A common virus, nearly ubiquitous in the human population, is now being strongly linked to the growth of systemic lupus erythematosus, a potentially life-threatening autoimmune disease. New research published in *Science Translational Medicine* details how the Epstein-Barr virus (EBV) can manipulate immune cells, potentially triggering the body to attack itS own tissues [[1]], [[2]]. This revelation may also offer new insight into why some patients respond positively to emerging CAR-T cell therapies [[3]].
Nearly everyone contracts the Epstein-Barr virus (EBV) during childhood or adolescence, but new research suggests the common virus may play a key role in triggering autoimmune diseases like systemic lupus erythematosus. A study published in Science Translational Medicine (DOI: 10.1126/scitranslmed.ady0210) reveals that EBV can reprogram B cells – a type of immune cell – turning them into antigen-presenting cells and potentially initiating an autoimmune response. Understanding the root causes of autoimmune diseases is a critical step toward developing more effective treatments.
Systemic lupus erythematosus is a particularly severe autoimmune condition where the immune system mistakenly attacks healthy tissues throughout the body, targeting cells with a nucleus. While cutaneous lupus is limited to the skin, the systemic form can affect vital organs including the kidneys, joints, and heart, posing a threat to nearly any part of the body.

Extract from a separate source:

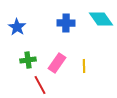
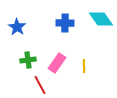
blue cross: moved 1 px left
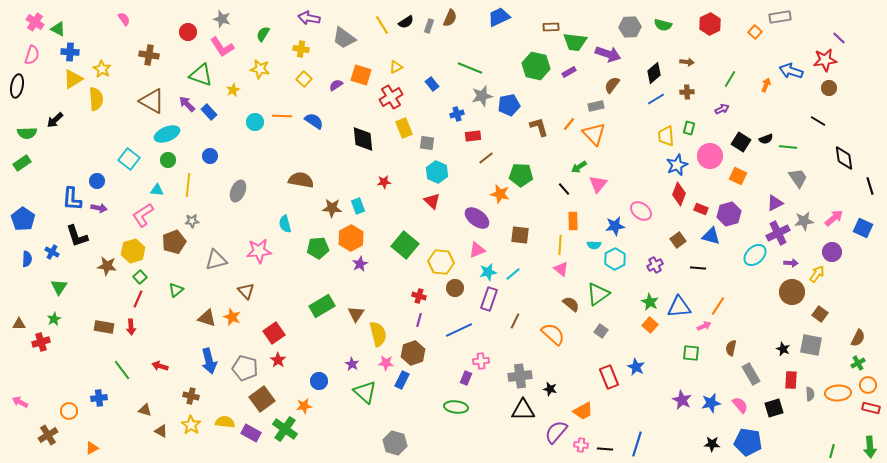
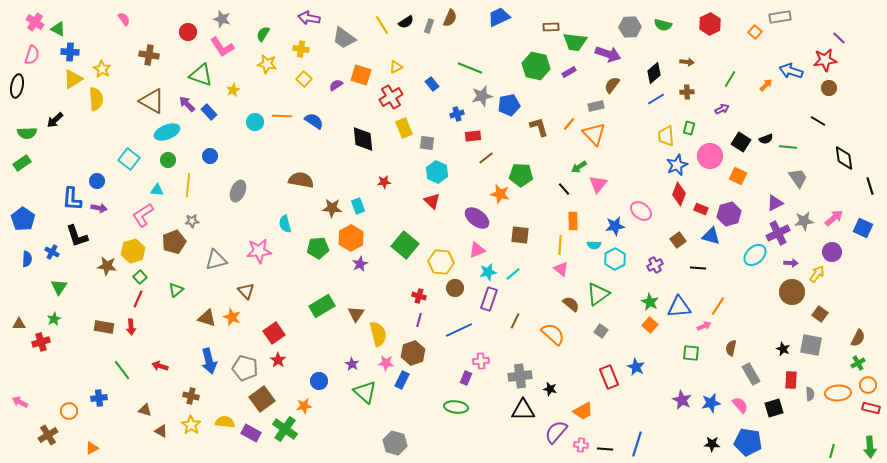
yellow star at (260, 69): moved 7 px right, 5 px up
orange arrow at (766, 85): rotated 24 degrees clockwise
cyan ellipse at (167, 134): moved 2 px up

Researchers found that the virus’s impact on B cells may also explain the surprising success seen with CAR-T cell therapy in some lupus patients. This innovative treatment, which involves modifying a patient’s own immune cells to fight disease, has shown promise in cases where conventional therapies have failed. The central role of B cells identified in the study provides a potential mechanism for why CAR-T cell therapy is effective in treating lupus.